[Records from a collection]

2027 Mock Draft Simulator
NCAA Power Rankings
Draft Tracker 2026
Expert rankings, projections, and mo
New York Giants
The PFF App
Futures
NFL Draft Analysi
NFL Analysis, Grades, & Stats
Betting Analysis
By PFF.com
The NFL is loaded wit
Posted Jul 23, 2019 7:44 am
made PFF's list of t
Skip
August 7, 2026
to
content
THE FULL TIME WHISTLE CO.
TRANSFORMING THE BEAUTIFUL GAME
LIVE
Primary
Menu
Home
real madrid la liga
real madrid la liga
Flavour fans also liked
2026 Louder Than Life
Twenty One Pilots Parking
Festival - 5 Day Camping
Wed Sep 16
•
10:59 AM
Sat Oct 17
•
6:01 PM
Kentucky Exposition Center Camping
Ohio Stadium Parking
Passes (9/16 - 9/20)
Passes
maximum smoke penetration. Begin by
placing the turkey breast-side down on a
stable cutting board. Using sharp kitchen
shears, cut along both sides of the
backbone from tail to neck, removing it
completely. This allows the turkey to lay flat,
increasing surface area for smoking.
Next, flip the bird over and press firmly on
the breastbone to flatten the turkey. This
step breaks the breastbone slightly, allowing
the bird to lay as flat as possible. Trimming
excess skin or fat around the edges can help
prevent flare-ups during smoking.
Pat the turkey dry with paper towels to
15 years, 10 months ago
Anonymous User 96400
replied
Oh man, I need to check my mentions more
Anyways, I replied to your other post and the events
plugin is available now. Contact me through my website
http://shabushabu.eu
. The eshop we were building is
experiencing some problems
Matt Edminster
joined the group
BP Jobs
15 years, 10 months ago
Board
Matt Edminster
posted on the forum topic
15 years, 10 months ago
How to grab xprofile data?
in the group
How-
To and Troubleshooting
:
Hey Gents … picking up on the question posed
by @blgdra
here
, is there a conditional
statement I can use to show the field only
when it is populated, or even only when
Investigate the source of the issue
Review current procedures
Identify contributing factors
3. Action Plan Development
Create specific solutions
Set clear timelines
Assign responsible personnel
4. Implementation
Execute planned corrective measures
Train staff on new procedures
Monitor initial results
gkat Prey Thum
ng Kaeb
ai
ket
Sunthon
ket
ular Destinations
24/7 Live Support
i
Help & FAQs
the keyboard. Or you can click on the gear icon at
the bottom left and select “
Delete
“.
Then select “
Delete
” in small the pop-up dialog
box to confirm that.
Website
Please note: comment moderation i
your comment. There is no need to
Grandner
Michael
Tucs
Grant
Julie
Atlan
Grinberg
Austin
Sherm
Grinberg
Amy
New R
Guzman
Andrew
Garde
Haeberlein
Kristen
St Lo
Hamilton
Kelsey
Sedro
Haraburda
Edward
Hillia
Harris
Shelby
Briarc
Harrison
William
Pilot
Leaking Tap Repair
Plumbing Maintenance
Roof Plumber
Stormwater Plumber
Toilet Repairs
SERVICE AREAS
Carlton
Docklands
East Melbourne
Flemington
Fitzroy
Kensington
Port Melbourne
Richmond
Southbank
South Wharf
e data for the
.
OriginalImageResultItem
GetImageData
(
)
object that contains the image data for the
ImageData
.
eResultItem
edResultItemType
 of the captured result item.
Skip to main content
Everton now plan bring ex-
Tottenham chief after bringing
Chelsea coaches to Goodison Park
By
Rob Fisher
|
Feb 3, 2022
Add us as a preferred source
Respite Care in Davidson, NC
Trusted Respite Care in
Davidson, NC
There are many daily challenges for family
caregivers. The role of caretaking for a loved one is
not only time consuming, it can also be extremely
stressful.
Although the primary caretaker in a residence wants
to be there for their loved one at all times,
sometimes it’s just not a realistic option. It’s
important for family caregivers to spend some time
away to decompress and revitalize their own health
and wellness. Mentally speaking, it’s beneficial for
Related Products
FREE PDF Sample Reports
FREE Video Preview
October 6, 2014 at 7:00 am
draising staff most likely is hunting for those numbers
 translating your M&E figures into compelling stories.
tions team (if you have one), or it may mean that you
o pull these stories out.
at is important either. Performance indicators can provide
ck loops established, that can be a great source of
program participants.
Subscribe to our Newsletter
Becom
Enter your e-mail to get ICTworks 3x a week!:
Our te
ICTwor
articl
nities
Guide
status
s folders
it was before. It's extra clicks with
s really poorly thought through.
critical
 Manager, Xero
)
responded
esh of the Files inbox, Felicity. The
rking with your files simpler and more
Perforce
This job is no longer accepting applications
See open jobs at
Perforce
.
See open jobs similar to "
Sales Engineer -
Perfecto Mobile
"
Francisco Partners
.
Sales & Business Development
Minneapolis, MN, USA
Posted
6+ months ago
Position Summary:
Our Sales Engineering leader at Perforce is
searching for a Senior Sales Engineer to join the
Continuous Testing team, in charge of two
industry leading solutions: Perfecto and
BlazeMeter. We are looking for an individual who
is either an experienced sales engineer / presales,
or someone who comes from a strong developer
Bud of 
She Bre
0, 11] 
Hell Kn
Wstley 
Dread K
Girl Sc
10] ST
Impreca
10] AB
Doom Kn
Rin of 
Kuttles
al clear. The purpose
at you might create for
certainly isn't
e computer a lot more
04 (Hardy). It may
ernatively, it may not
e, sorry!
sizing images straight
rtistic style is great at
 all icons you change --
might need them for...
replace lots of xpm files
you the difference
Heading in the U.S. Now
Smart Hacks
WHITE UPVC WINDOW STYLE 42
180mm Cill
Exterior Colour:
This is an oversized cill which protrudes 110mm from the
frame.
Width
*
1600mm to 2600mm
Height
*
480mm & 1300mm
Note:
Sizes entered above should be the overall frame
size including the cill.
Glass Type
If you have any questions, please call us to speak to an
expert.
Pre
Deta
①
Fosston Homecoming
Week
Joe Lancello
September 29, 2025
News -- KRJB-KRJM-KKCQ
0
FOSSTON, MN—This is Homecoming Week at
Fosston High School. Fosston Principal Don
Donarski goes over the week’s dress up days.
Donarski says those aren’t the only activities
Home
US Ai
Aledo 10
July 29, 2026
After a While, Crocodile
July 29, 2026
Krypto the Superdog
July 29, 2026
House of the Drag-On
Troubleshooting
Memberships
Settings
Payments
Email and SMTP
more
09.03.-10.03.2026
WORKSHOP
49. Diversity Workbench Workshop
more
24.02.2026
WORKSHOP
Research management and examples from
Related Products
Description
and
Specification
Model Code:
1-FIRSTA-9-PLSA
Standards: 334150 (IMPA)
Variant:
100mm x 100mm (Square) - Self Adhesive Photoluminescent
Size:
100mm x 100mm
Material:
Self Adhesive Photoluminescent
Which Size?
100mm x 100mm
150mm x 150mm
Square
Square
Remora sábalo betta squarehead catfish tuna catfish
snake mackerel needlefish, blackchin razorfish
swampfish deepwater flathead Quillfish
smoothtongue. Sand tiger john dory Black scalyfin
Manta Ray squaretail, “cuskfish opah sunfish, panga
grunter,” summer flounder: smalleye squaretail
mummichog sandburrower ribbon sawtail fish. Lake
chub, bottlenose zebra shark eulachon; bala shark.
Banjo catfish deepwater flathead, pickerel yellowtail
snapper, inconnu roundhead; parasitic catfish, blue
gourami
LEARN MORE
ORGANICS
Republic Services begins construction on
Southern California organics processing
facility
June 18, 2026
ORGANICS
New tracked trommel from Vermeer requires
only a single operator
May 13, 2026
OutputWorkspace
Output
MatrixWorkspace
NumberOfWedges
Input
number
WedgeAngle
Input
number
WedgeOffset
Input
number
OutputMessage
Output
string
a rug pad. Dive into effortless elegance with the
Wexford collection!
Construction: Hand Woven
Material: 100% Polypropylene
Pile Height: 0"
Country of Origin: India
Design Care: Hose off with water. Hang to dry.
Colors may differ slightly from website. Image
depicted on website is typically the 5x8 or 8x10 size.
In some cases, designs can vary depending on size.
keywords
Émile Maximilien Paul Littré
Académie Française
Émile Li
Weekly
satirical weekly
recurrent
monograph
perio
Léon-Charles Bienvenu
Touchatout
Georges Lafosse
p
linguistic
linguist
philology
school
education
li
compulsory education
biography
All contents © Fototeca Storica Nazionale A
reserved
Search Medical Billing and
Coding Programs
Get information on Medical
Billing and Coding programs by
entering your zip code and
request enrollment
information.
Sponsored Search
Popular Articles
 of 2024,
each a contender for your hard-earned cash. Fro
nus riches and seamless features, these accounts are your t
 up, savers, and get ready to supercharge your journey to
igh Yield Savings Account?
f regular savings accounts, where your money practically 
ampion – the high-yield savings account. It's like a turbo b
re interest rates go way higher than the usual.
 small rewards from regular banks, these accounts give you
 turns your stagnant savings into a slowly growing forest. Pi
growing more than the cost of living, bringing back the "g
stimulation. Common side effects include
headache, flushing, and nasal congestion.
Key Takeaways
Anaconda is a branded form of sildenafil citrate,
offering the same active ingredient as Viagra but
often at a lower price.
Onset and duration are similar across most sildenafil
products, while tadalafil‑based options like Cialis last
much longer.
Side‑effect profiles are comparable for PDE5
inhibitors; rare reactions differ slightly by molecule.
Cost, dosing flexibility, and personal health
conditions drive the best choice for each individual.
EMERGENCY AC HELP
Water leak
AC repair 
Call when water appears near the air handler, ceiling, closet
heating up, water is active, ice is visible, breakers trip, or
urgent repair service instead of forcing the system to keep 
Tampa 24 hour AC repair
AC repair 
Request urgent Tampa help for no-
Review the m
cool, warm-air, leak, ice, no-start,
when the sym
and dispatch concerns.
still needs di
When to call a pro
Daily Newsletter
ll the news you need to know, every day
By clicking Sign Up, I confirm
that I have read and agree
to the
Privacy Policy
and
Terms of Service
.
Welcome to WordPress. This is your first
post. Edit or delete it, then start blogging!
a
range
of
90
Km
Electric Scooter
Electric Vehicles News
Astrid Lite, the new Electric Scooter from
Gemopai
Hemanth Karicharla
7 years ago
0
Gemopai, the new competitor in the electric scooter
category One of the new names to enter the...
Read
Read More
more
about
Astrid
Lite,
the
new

* _Exercise brief_
Where in the entries above does the word "similar" appear? Copy each line that has it.

* _Completed exercise_
See open jobs similar to "
Onset and duration are similar across most sildenafil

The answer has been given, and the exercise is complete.